Veneto“Questa per me è la realizzazione di un sogno”: lo ha detto il presidente Luca Zaia in occasione della presentazione oggi dell’ingresso della finanziaria regionale Veneto Sviluppo nel capitale dell’incubatore H-Farm.

“Avevamo già messo piede dentro Grow The Planet – ha aggiunto – ma oggi essere dentro H-Farm significa anche vincere una battaglia che, al di là dei contenuti, è quella contro la burocrazia, contro l’ufficio complicazione affari semplici, contro chi dice sempre di no. E’ dal 2010 che con il presidente di H-Farm avevamo parlato di questa opportunità. Il significato che ho sempre voluto dare a quest’operazione è la possibilità di far crescere il territorio. Qui c’è infatti un incubatore non solo di imprese ma anche di una nuova idea di mercato, di una nuova economia”.

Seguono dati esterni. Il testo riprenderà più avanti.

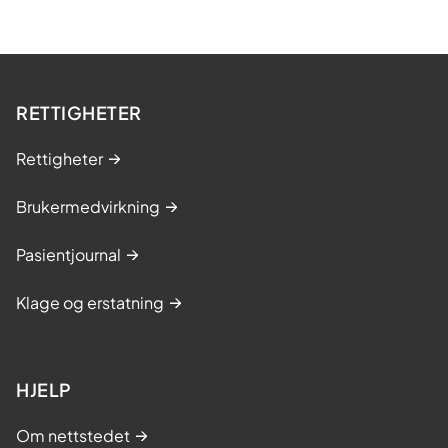
RETTIGHETER
Rettigheter
Brukermedvirkning
Pasientjournal
Klage og erstatning
HJELP
Om nettstedet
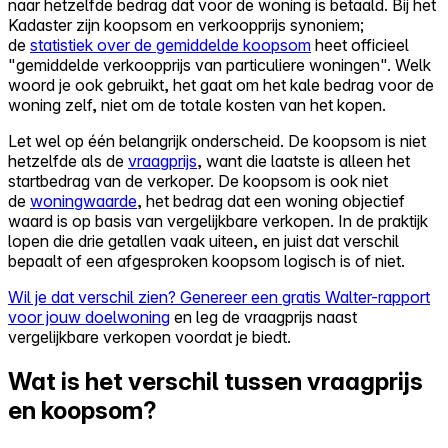
naar hetzelfde bedrag dat voor de woning is betaald. Bij het
Kadaster zijn koopsom en verkoopprijs synoniem;
de
statistiek over de gemiddelde koopsom
heet officieel
"gemiddelde verkoopprijs van particuliere woningen". Welk
woord je ook gebruikt, het gaat om het kale bedrag voor de
woning zelf, niet om de totale kosten van het kopen.
Let wel op één belangrijk onderscheid. De koopsom is niet
hetzelfde als de
vraagprijs
, want die laatste is alleen het
startbedrag van de verkoper. De koopsom is ook niet
de
woningwaarde
, het bedrag dat een woning objectief
waard is op basis van vergelijkbare verkopen. In de praktijk
lopen die drie getallen vaak uiteen, en juist dat verschil
bepaalt of een afgesproken koopsom logisch is of niet.
Wil je dat verschil zien? Genereer een gratis Walter-rapport
voor jouw doelwoning
en leg de vraagprijs naast
vergelijkbare verkopen voordat je biedt.
Wat is het verschil tussen vraagprijs
en koopsom?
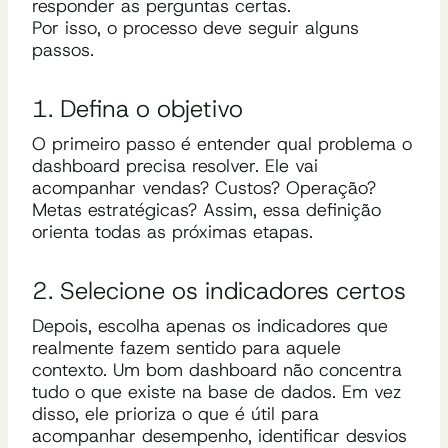
responder as perguntas certas.
Por isso, o processo deve seguir alguns
passos.
1. Defina o objetivo
O primeiro passo é entender qual problema o
dashboard precisa resolver. Ele vai
acompanhar vendas? Custos? Operação?
Metas estratégicas? Assim, essa definição
orienta todas as próximas etapas.
2. Selecione os indicadores certos
Depois, escolha apenas os indicadores que
realmente fazem sentido para aquele
contexto. Um bom dashboard não concentra
tudo o que existe na base de dados. Em vez
disso, ele prioriza o que é útil para
acompanhar desempenho, identificar desvios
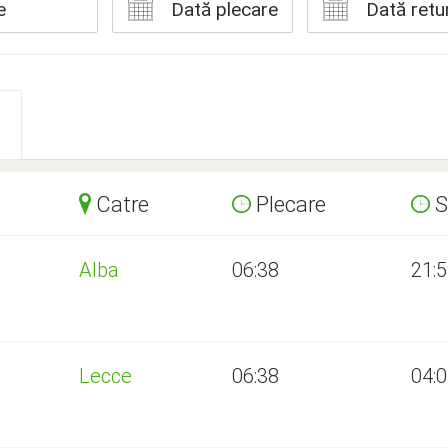
e
Dată plecare
Dată retu
Catre
Plecare
S
Alba
06:38
21:
Lecce
06:38
04:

“Non è facile parlare di questo in quei contenitori che si chiamano enti pubblici – ha aggiunto Zaia – dove l’unica cosa che conta è che le carte siano a posto. Noi siamo per le carte a posto però oggi la giornata è storica perché l’ente pubblico Regione per la prima volta diventa imprenditore e lo fa come i salmoni, risalendo la corrente. Dall’aiuto alle imprese in difficoltà, avevamo fatto un primo salto culturale aiutando le start-up. Oggi facciamo un triplo salto mortale avvitato perché continuiamo a risalire la corrente andando all’origine, alla fonte della vita di tutte le start-up. Vogliamo portare l’esperienza di Veneto Sviluppo all’interno di una società e diventare impresa”.

“L’aumento di capitale – ha detto il presidente – significa mettere soldi sonanti a favore dell’impresa. Qui non si tratta solo di comprare una quota ma di credere in una nuova avventura. Annuncio già che siamo disponibili a crescere con la nostra partecipazione appena l’Europa ci dà l’ok, perché questa partecipazione può arrivare ad una capienza di dieci milioni di euro”.

Zaia ha sottolineato che l’operazione di oggi investe l’ultima generazione della rivoluzione industriale: una new economy, nuove imprese e valore aggiunto. “Abbiamo 195 mila disoccupati in Veneto – ha concluso – e abbiamo perso con questa crisi 85 mila posti di lavoro in 4 anni. La soluzione non è riempirci la bocca di proclami e non far nulla. Il percorso è stato lungo ma ci siamo riusciti e la Regione ha fatto un investimento in cui crede. Crediamo in questo business, crediamo che con questo il nostro territorio possa crescere, un territorio che dialoga con il mondo”.